Ablação e embolização

Ablação e embolização são dois nomes que até podem assustar quem não está familiarizado. Mas essas são duas técnicas minimamente invasivas, com finalidades diferentes. As duas são muito eficazes e seguras para o tratamento de várias doenças, em praticamente todas as partes do corpo.

Métodos minimamente invasivos são técnicas utilizadas pela medicina moderna que empregam a tecnologia para melhorar tratar os pacientes. Com o auxílio de imagens em tempo real (como o raio x, a ultrassonografia e a hemodinâmica), os médicos conseguem monitorar o acesso ao corpo do paciente. Isso garante a precisão na realização de todos os procedimentos.

O que é a embolização?

A embolização é uma técnica que nossos médicos utilizam para interromper propositalmente o fluxo sanguíneo em determinado local. Por exemplo: é possível diminuir a irrigação de sangue de um tumor, facilitando o seu tratamento. Com essa técnica é possível tratar também malformações arteriovenosas, aneurismas, entre outras situações.

O procedimento é realizado por um conjunto de cateteres, guiados por métodos de imagem até o ponto exato onde deve ser feita a oclusão. A partir disso são injetas as substâncias embolizantes adequadas para cada tipo de caso. Isso tudo é feito através de um pequeno furo no punho ou na virilha, o que garante uma recuperação mais rápida aos pacientes.

O que é a ablação?

A Ablação é realizada com o auxílio de agulhas, igualmente orientadas por métodos de imagem para atingir o ponto preciso do corpo onde a técnica deve ser aplicada. Ela é utilizada para a destruição de um tumor ou tecido e pode ser feita de diferentes formas: radiofrequência, crioablação (gelo), micro-ondas e química (álcool) são as mais comuns.

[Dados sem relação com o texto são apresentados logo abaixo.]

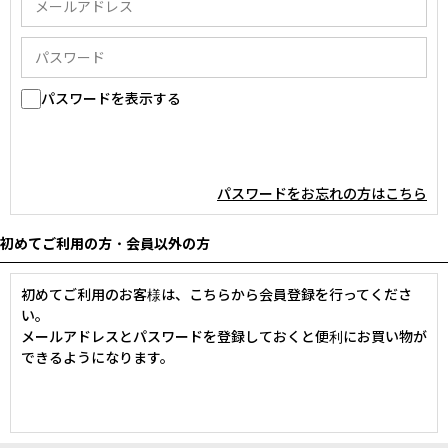
パスワードを表示する
パスワードをお忘れの方はこちら
初めてご利用の方・会員以外の方
初めてご利用のお客様は、こちらから会員登録を行ってくださ
い。
メールアドレスとパスワードを登録しておくと便利にお買い物が
できるようになります。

Essa técnica pode ser utilizada no tratamento de tumores em diferentes partes do corpo, como fígado, rins, pulmão, ossos, nódulos de tireoide, no tratamento de dores, entre outros.

Rápida recuperação

Por serem procedimentos pouco invasivos, a recuperação dos procedimentos intervencionistas é mais rápida, sendo que na maioria das vezes os pacientes são liberados para irem para casa no mesmo dia.